Trataremos com maior profundidade da subordinação – tema relevantíssimo para o trabalho em tela – no capítulo 8 do presente trabalho.


5. A DIGNIDADE DA PESSOA HUMANA

Abstrairemos do presente trabalho a discussão sobre se é a dignidade da pessoa humana um valor ou um princípio, uma vez que não é este o objeto a ser tratado (apesar de defendermos ser a dignidade um valor). Sempre que nos referirmos à dignidade da pessoa humana, a trataremos como um princípio, no esteio da doutrina majoritária.

Primeiramente, não é possível falar em sistema jurídico legítimo que não esteja fundado na garantia da intangibilidade da dignidade da pessoa humana, conforme aponta Rizzatto Nunes. [13] Este mesmo professor aponta que o principal direito fundamental constitucionalmente garantido é a dignidade da pessoa humana. [14]

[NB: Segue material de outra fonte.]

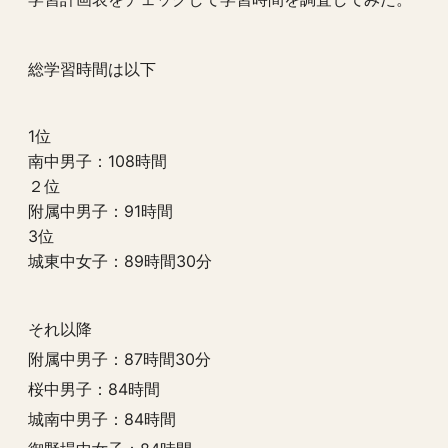
総学習時間は以下
1位
南中男子：
108時間
２位
附属中男子：91時間
3位
城東中女子：89時間30分
それ以降
附属中男子：87時間30分
桜中男子：84時間
城南中男子：84時間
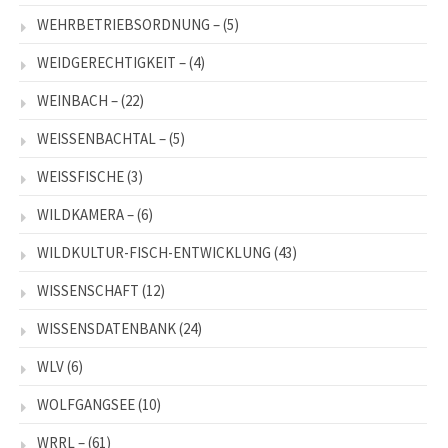
WEHRBETRIEBSORDNUNG –
(5)
WEIDGERECHTIGKEIT –
(4)
WEINBACH –
(22)
WEISSENBACHTAL –
(5)
WEISSFISCHE
(3)
WILDKAMERA –
(6)
WILDKULTUR-FISCH-ENTWICKLUNG
(43)
WISSENSCHAFT
(12)
WISSENSDATENBANK
(24)
WLV
(6)
WOLFGANGSEE
(10)
WRRL –
(61)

A dignidade da pessoa não pode ser relativa. Ela nasce com a pessoa. É inerente à essência da pessoa. Rizzatto Nunes ensina que a dignidade da pessoa humana é um princípio absoluto. [15] Porém, a dignidade só é garantia ilimitada se não ferir outra. [16] Quando no início do presente trabalho alegamos que todo direito fundamental pode ser restringido, ao trazer à lume os ensinamentos de Rizzatto Nunes, especialmente os citados neste parágrafo, confirmamos nossa tese, de que realmente todos os direitos fundamentais podem ser restringidos, porém jamais totalmente eliminados.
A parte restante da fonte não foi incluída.